This book was not what I thought it was going to be. It’s a young adult novel, and it’s only 165 pages long, but it’s not a light read. Because this is such a short book, I feel like it’s easy to spoil, so I’ll keep the description short. This is about O (Opal), who’s just finishing up high school and is madly in love with her best friend M (Marianne), but M is more interested in being a cheerleader than in her. O has plans to save M from this small town after graduation, but what happens when those careful plans fall apart? This book reminded me strongly of two others: [spoiler, highlight to read] Bridge to Terabithia by Katherine Paterson [end spoiler] and another short YA book I read recently, The House You Pass On the Way by Jacqueline Woodson. The writing is fairly simple, but I found it to be evocative:
Marianne looked over at me and flashed her pearly whites, her hair wildly whipping about her face like so many snakes. I told myself not to fall into the pit of her, but she reached over and squeezed my thigh, making me scream inside. I wanted to throw myself out the car. I wanted to throw myself into her. I bit my nails instead.
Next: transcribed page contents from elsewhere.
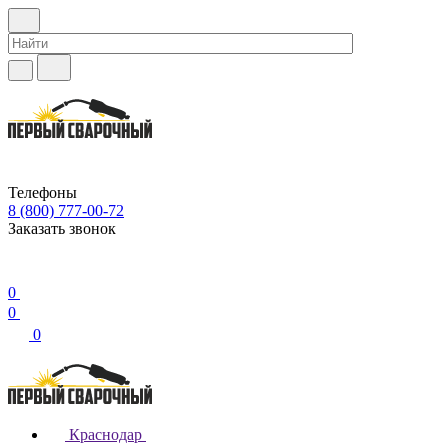
Телефоны
8 (800) 777-00-72
Заказать звонок
0
0
0
Краснодар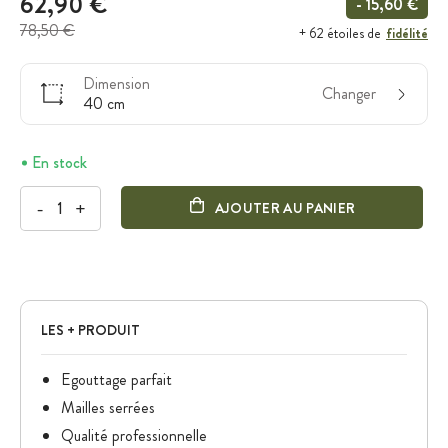
62,90 €
- 15,60 €
78,50 €
fidélité
+ 62 étoiles de
Dimension
Changer
40 cm
En stock
-
+
AJOUTER AU PANIER
LES + PRODUIT
Egouttage parfait
Mailles serrées
Qualité professionnelle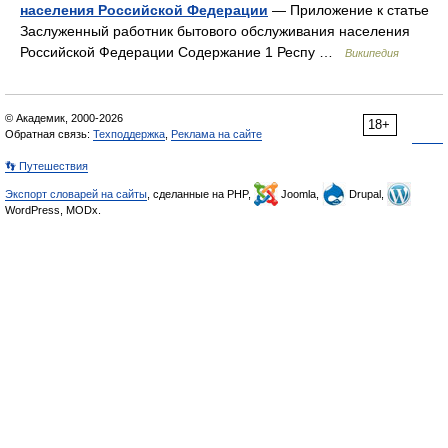
населения Российской Федерации
— Приложение к статье
Заслуженный работник бытового обслуживания населения
Российской Федерации Содержание 1 Респу …
Википедия
© Академик, 2000-2026
18+
Обратная связь:
Техподдержка
,
Реклама на сайте
👣 Путешествия
Экспорт словарей на сайты
, сделанные на PHP,
Joomla,
Drupal,
WordPress, MODx.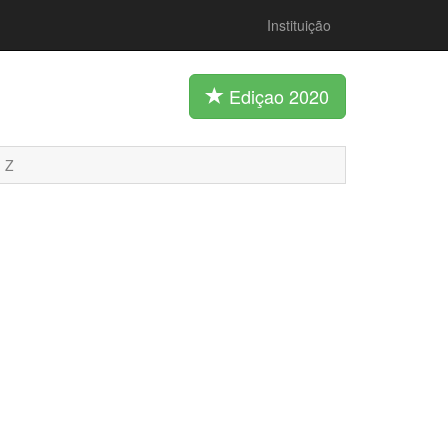
Instituição
Ediçao 2020
Z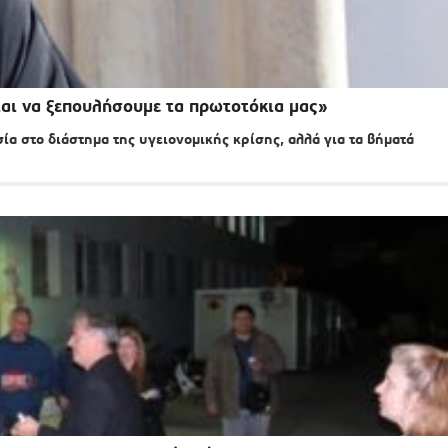
αι να ξεπουλήσουμε τα πρωτοτόκια μας»
 στο διάστημα της υγειονομικής κρίσης, αλλά για τα βήματά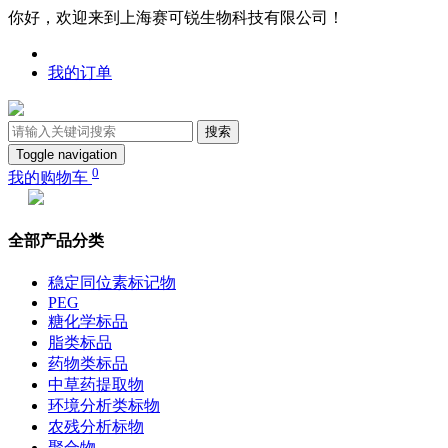
你好，欢迎来到上海赛可锐生物科技有限公司！
我的订单
搜索
Toggle navigation
0
我的购物车
全部产品分类
稳定同位素标记物
PEG
糖化学标品
脂类标品
药物类标品
中草药提取物
环境分析类标物
农残分析标物
聚合物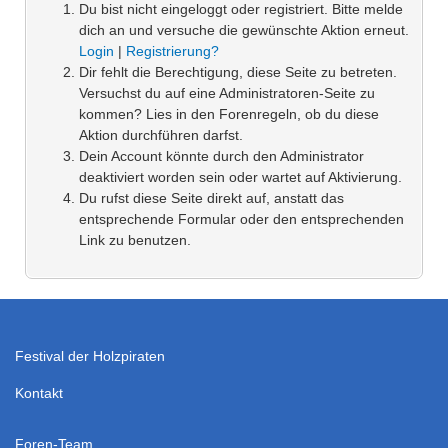
Du bist nicht eingeloggt oder registriert. Bitte melde
dich an und versuche die gewünschte Aktion erneut.
Login
|
Registrierung?
Dir fehlt die Berechtigung, diese Seite zu betreten.
Versuchst du auf eine Administratoren-Seite zu
kommen? Lies in den Forenregeln, ob du diese
Aktion durchführen darfst.
Dein Account könnte durch den Administrator
deaktiviert worden sein oder wartet auf Aktivierung.
Du rufst diese Seite direkt auf, anstatt das
entsprechende Formular oder den entsprechenden
Link zu benutzen.
Festival der Holzpiraten
Kontakt
Foren-Team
Throughout this story there is another narrative, a folk tale about a runaway slave named Hannah. The two stories interact with each other, and the resulting whole is thoughtful, subtle, and heart wrenching. It has a lot to say about racism (and its progression from Hannah’s time to today), homophobia, and family. All the characters seem fully formed, all with their own pasts and motivation. I especially loved how O’s family informally adopted M, treating M and O as a pair, and M’s grandmother’s understated defense of O’s identity. There is a lot going on in this novel, including O’s struggle to find her own identity and motivation. It wasn’t the light, YA lesbian love story I thought it was going to be, but it was really well done, and I think it’s one that would benefit from rereading.